** Opening Supplied records block **

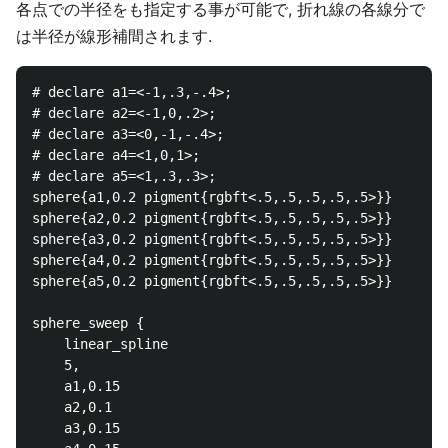
各点での半径をも指定する事が可能で, 折れ線の各線分で
は半径が線形補間されます.
# declare a1=<-1,.3,-.4>;

# declare a2=<-1,0,.2>;

# declare a3=<0,-1,-.4>;

# declare a4=<1,0,1>;

# declare a5=<1,.3,.3>;

sphere{a1,0.2 pigment{rgbft<.5,.5,.5,.5,.5>}}

sphere{a2,0.2 pigment{rgbft<.5,.5,.5,.5,.5>}}

sphere{a3,0.2 pigment{rgbft<.5,.5,.5,.5,.5>}}

sphere{a4,0.2 pigment{rgbft<.5,.5,.5,.5,.5>}}

sphere{a5,0.2 pigment{rgbft<.5,.5,.5,.5,.5>}}

sphere_sweep {

    linear_spline

    5,

    a1,0.15

    a2,0.1

    a3,0.15
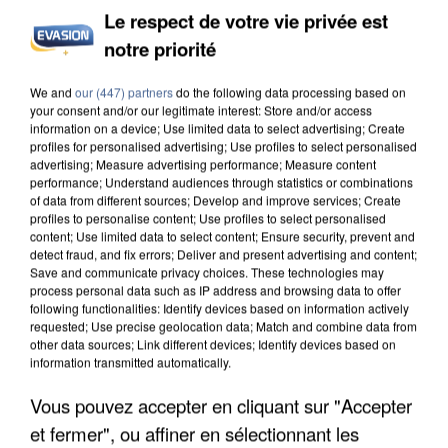
Le respect de votre vie privée est
notre priorité
UN SECOND CADRE DE LA DZ MAFIA
We and
our (447) partners
do the following data processing based on
INTERPELLÉ EN ALGÉRIE
your consent and/or our legitimate interest: Store and/or access
information on a device; Use limited data to select advertising; Create
profiles for personalised advertising; Use profiles to select personalised
advertising; Measure advertising performance; Measure content
performance; Understand audiences through statistics or combinations
of data from different sources; Develop and improve services; Create
profiles to personalise content; Use profiles to select personalised
content; Use limited data to select content; Ensure security, prevent and
detect fraud, and fix errors; Deliver and present advertising and content;
Save and communicate privacy choices. These technologies may
process personal data such as IP address and browsing data to offer
following functionalities: Identify devices based on information actively
requested; Use precise geolocation data; Match and combine data from
other data sources; Link different devices; Identify devices based on
information transmitted automatically.
Vous pouvez accepter en cliquant sur "Accepter
et fermer", ou affiner en sélectionnant les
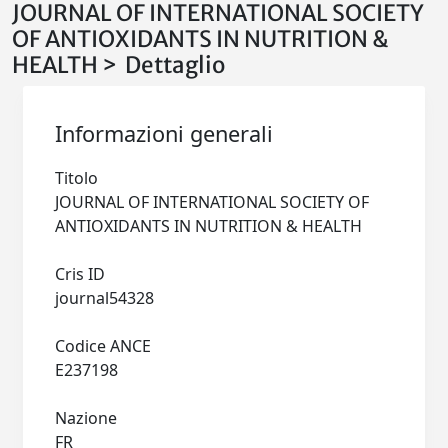
JOURNAL OF INTERNATIONAL SOCIETY
OF ANTIOXIDANTS IN NUTRITION &
HEALTH > Dettaglio
Informazioni generali
Titolo
JOURNAL OF INTERNATIONAL SOCIETY OF
ANTIOXIDANTS IN NUTRITION & HEALTH
Cris ID
journal54328
Codice ANCE
E237198
Nazione
FR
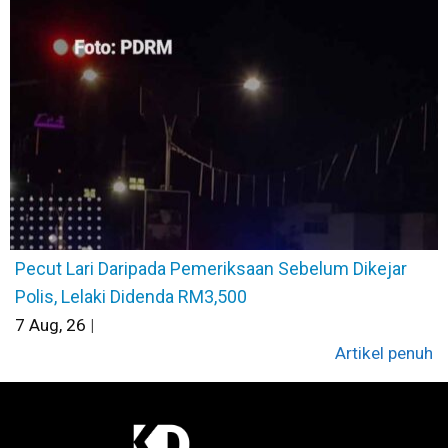
Pecut Lari Daripada Pemeriksaan Sebelum Dikejar
Polis, Lelaki Didenda RM3,500
7
Aug, 26
|
Artikel penuh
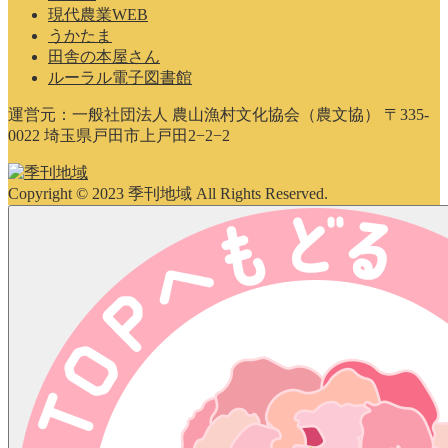
現代農業WEB
うかたま
田舎の本屋さん
ルーラル電子図書館
運営元：一般社団法人 農山漁村文化協会（農文協） 〒335-
0022 埼玉県戸田市上戸田2−2−2
Copyright © 2023 季刊地域 All Rights Reserved.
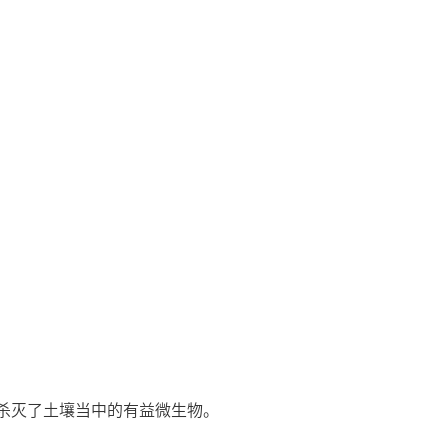
杀灭了土壤当中的有益微生物。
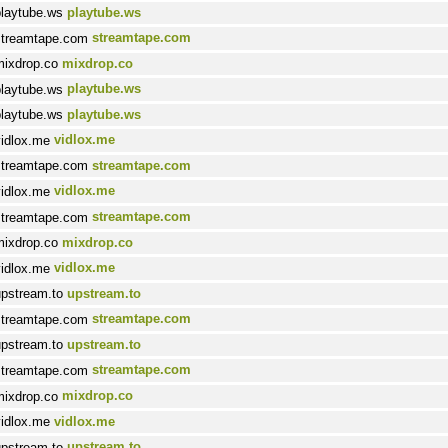
playtube.ws
streamtape.com
mixdrop.co
playtube.ws
playtube.ws
vidlox.me
streamtape.com
vidlox.me
streamtape.com
mixdrop.co
vidlox.me
upstream.to
streamtape.com
upstream.to
streamtape.com
mixdrop.co
vidlox.me
upstream.to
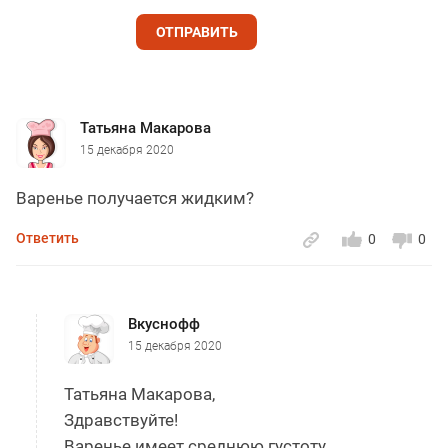
ОТПРАВИТЬ
Татьяна Макарова
15 декабря 2020
Варенье получается жидким?
Ответить
0
0
Вкуснофф
15 декабря 2020
Татьяна Макарова,
Здравствуйте!
Варенье имеет среднюю густоту.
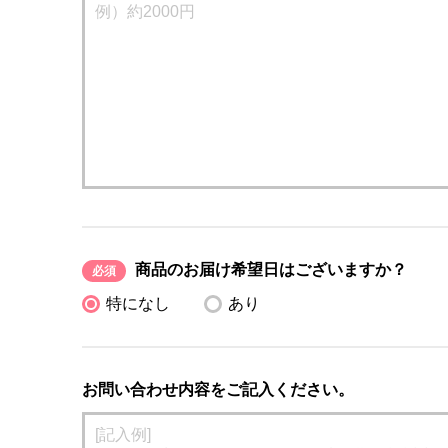
商品のお届け希望日はございますか？
必須
特になし
あり
お問い合わせ内容をご記入ください。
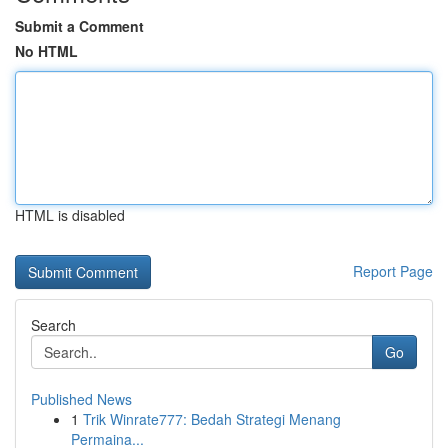
Submit a Comment
No HTML
HTML is disabled
Report Page
Search
Go
Published News
1
Trik Winrate777: Bedah Strategi Menang
Permaina...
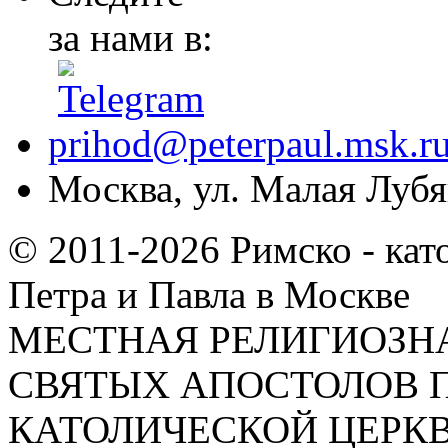
за нами в:
prihod@peterpaul.msk.r
Москва, ул. Малая Лубян
© 2011-2026 Римско - кат
Петра и Павла в Москве
МЕСТНАЯ РЕЛИГИОЗНА
СВЯТЫХ АПОСТОЛОВ П
КАТОЛИЧЕСКОЙ ЦЕРКВИ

** Closing Supplied records block **

▶ **Exercise details**
Going from the line with "Варенье имеет среднюю густоту." to the last line of the listing, write out each line exactly and nothing else. Leave out all pictures.

▶ **Your response**
Варенье имеет среднюю густоту.
商品のお届け希望日はございますか？
必須
特になし
あり
お問い合わせ内容をご記入ください。
Submit a Comment
No HTML
HTML is disabled
Report Page
Search
Go
Published News
1
Trik Winrate777: Bedah Strategi Menang
Permaina...
за нами в:
prihod@peterpaul.msk.r
Москва, ул. Малая Лубян
© 2011-2026 Римско - кат
Петра и Павла в Москве
МЕСТНАЯ РЕЛИГИОЗНА
СВЯТЫХ АПОСТОЛОВ П
КАТОЛИЧЕСКОЙ ЦЕРКВИ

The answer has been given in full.